By Bradley Osburn
The problem with most websites these days is that they’re often just passive pages with no real chance for interaction with visitors. Your sales team might be the most productive team in town, but if all you have is a questionnaire on your site that visitors can fill out, there’s a 50/50 chance that you just lost a potential client. SharpSpring hopes to change that.
SharpSpring is one of a new type of software that’s designed to allow business owners to track real-time analytics on their sites, whether that’s tracking the number of site hits over the course of a day or individual users over the course of their visit. It is tailored specifically to marketing companies, enabling them to effectively utilize the Internet to bring in new clients and serve existing ones.
The company is only a couple of years old, said founder Rick Carlson, but it’s signed dozens of clients and is signing more all the time. SharpSpring consists of Carlson, his chief technology officer, Travis Whitton, and six other employees. Carlson’s background is in sales and marketing for Internet security companies like AVG and Panda Security. His undergraduate years were spent in journalism and communications, and he has an MBA from the University of Florida.

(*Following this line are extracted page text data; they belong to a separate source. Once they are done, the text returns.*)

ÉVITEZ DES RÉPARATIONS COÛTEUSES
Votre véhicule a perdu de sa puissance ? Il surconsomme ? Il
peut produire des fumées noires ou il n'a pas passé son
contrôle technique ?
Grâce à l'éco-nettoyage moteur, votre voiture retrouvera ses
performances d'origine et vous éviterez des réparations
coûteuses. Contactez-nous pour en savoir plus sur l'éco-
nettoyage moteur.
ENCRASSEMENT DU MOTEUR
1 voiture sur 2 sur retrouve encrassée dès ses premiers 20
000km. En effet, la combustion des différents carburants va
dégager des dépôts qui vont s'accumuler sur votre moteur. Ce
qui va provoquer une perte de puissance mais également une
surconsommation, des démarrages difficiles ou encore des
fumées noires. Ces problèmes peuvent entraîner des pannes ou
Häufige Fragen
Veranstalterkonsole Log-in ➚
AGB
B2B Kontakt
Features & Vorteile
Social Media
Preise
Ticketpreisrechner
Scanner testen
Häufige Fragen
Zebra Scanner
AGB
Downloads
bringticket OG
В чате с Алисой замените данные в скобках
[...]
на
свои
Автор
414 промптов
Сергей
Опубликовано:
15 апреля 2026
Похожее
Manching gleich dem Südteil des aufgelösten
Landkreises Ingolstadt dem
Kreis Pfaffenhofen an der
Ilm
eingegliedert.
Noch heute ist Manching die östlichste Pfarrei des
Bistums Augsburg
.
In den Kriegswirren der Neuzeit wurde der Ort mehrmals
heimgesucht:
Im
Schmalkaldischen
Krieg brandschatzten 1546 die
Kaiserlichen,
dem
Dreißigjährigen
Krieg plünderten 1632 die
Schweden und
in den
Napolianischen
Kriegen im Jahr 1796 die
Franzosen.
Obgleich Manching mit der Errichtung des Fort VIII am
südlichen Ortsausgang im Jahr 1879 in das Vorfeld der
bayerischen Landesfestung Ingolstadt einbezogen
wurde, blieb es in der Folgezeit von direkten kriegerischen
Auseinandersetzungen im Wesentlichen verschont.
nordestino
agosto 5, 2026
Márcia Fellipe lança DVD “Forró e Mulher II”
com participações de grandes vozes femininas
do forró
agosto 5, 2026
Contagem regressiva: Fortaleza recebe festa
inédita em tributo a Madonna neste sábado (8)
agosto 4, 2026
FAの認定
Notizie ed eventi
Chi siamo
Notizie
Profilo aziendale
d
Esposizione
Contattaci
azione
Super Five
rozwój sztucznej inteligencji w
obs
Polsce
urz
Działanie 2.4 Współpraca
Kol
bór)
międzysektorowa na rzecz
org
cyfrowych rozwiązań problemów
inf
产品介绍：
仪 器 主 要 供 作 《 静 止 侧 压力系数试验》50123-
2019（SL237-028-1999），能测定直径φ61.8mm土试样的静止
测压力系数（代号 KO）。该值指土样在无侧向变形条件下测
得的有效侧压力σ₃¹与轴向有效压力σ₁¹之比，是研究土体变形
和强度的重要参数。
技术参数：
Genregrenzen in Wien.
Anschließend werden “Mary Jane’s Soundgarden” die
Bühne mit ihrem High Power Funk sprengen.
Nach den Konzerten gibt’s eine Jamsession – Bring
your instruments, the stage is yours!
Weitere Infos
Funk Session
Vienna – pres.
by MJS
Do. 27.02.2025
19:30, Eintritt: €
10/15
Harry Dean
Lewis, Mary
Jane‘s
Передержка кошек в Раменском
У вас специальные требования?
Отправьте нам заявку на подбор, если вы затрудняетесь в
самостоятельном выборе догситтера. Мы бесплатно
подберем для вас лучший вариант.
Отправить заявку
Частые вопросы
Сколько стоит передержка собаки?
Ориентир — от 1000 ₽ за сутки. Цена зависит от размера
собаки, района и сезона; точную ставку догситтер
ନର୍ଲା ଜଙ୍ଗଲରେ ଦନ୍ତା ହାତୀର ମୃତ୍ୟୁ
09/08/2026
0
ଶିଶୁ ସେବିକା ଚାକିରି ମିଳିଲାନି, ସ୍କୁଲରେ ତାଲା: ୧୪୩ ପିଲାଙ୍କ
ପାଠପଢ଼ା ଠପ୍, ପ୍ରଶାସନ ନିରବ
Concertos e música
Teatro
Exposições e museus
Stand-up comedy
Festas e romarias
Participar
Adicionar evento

Carlson said that 98 percent of visitors to marketing websites don’t fill out any forms or initiate contact. They don’t do this because they aren’t interested, he explained, but because odds are they’ve visited and looked through several websites and are likely to just fill out a contact form on the last site they end up on.
SharpSpring identifies those potential clients through a reverse IP-lookup tool called VisitorID, which he stressed does not identify an individual’s information, just companies. It also tracks current clients on return visits to enable sales representatives to reach out about new needs.
“If you came to one of our sites we would see search terms you used, where you came from — like Bing or Google — what pages you visited on our site, and if you’re anonymous we have a good chance of IDing you.”
Through a suite of digital automation and analytics tools SharpSpring delivers targeted emails about services and scores leads based on user behavior. Scored leads allow a limited sales staff to work on leads that are the most relevant. These tools make it possible to track return on investment on everything the staff does.
Carlson is adamant about their emails not being spam, but something that the recipient is actually interested in. The problem, he said, is in the idea of having to be in contact with clients at all times.
“It’s not about constant contact,” he said, “it’s about relevant contact, and sending out exactly the right message at the right time. Ultimately we want to make sites intelligent and responsive instead of passive bulletin boards.”
Prices range from free to $399, depending on usage levels, with enterprise plans for larger businesses; affordable compared to other solutions, Carlson said, but not where SharpSpring’s value actually lies.
“If you’re a marketing firm you ought to be able to track everything that’s going on, send relevant communication to clients, and drive more leads,” he said. “Marketing firms are being asked more and more to prove ROI, drive more leads with the same marketing dollars, and to make sure those leads are nurtured through a sales process. And that’s what SharpSpring enables people to do.”